[Work task] Your output must be the lines below from the line containing "vorausgesetzt sie s" to the line containing "nnten die Projekte für 2020 trotzdem", both lines included, reproduced exactly and without pictures.

[Listed entries]
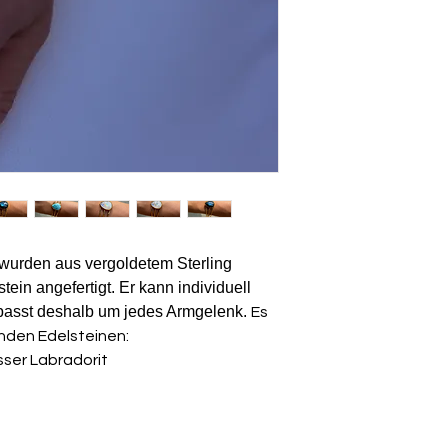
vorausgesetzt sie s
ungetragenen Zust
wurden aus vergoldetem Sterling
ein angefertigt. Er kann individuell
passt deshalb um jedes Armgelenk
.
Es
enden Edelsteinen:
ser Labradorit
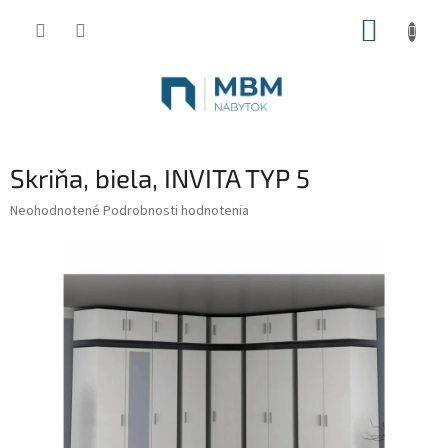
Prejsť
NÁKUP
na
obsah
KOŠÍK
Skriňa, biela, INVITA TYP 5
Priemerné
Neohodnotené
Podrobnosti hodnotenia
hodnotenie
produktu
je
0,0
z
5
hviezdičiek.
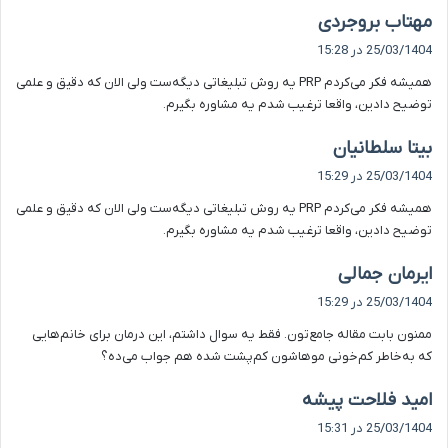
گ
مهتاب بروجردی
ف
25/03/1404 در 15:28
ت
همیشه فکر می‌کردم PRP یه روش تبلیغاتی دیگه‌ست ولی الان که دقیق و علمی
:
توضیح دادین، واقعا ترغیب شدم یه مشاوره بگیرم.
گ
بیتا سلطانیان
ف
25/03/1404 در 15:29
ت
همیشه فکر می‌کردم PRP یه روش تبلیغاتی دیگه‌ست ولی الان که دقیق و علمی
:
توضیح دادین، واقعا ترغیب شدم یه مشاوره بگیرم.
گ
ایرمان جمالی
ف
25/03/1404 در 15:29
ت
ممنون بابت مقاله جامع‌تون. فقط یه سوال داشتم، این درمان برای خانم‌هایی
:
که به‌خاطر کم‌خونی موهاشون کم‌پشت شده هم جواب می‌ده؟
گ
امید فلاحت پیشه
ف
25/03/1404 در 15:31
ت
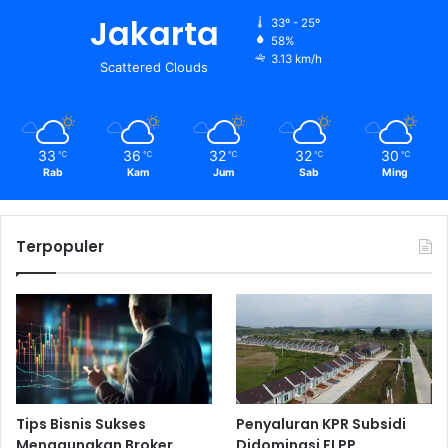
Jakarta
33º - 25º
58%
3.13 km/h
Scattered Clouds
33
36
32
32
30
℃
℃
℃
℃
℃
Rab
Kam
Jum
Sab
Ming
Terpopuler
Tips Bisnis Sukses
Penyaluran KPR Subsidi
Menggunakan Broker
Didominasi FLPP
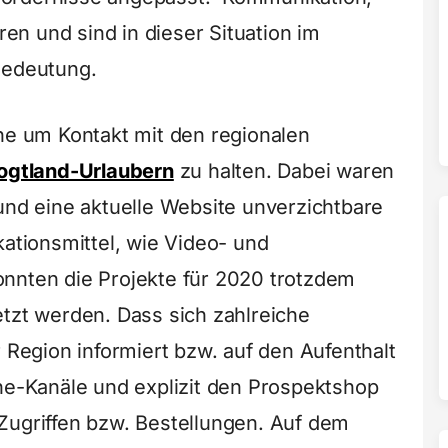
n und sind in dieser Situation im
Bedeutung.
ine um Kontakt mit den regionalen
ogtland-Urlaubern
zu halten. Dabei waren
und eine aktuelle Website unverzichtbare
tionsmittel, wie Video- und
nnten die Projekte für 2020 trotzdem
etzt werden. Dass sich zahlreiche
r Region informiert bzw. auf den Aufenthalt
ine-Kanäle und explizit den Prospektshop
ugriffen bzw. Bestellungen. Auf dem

...

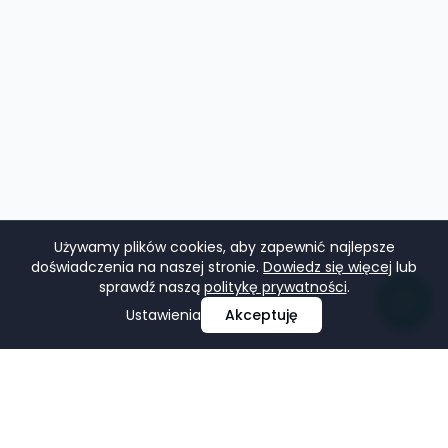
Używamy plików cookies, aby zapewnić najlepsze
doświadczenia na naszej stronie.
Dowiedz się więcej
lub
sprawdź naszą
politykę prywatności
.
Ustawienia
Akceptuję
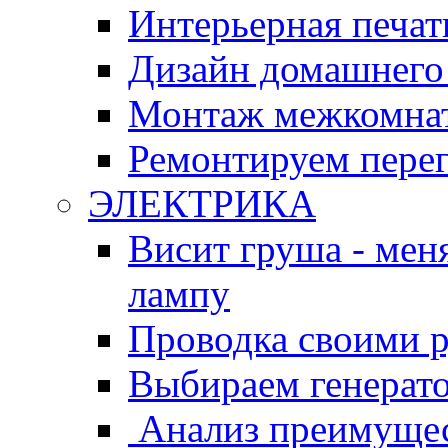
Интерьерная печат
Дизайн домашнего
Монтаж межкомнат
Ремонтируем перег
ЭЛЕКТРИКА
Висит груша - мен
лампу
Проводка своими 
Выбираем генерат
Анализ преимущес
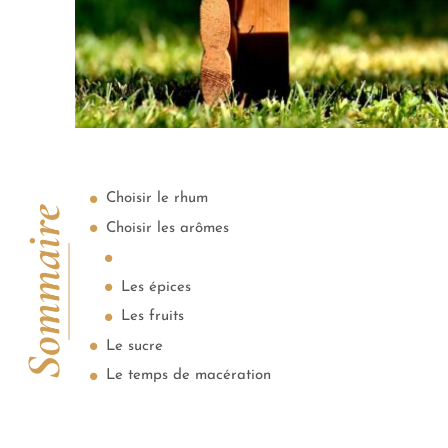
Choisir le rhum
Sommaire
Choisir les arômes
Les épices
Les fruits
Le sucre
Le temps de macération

[Reply]
vorausgesetzt sie s
ungetragenen Zust
wurden aus vergoldetem Sterling
ein angefertigt. Er kann individuell
passt deshalb um jedes Armgelenk
.
Es
enden Edelsteinen:
ser Labradorit
Prejsť
NÁKUP
na
obsah
KOŠÍK
Skriňa, biela, INVITA TYP 5
Priemerné
Neohodnotené
Podrobnosti hodnotenia
hodnotenie
produktu
je
0,0
z
5
hviezdičiek.
گ
مهتاب بروجردی
ف
25/03/1404 در 15:28
ت
همیشه فکر می‌کردم PRP یه روش تبلیغاتی دیگه‌ست ولی الان که دقیق و علمی
:
توضیح دادین، واقعا ترغیب شدم یه مشاوره بگیرم.
گ
بیتا سلطانیان
ف
25/03/1404 در 15:29
ت
همیشه فکر می‌کردم PRP یه روش تبلیغاتی دیگه‌ست ولی الان که دقیق و علمی
:
توضیح دادین، واقعا ترغیب شدم یه مشاوره بگیرم.
گ
ایرمان جمالی
ف
25/03/1404 در 15:29
ت
ممنون بابت مقاله جامع‌تون. فقط یه سوال داشتم، این درمان برای خانم‌هایی
:
که به‌خاطر کم‌خونی موهاشون کم‌پشت شده هم جواب می‌ده؟
گ
امید فلاحت پیشه
ف
25/03/1404 در 15:31
ت
Jakarta
33º - 25º
58%
3.13 km/h
Scattered Clouds
33
36
32
32
30
℃
℃
℃
℃
℃
Rab
Kam
Jum
Sab
Ming
Terpopuler
Tips Bisnis Sukses
Penyaluran KPR Subsidi
Menggunakan Broker
Didominasi FLPP
n und sind in dieser Situation im
Bedeutung.
ine um Kontakt mit den regionalen
ogtland-Urlaubern
zu halten. Dabei waren
und eine aktuelle Website unverzichtbare
tionsmittel, wie Video- und
nnten die Projekte für 2020 trotzdem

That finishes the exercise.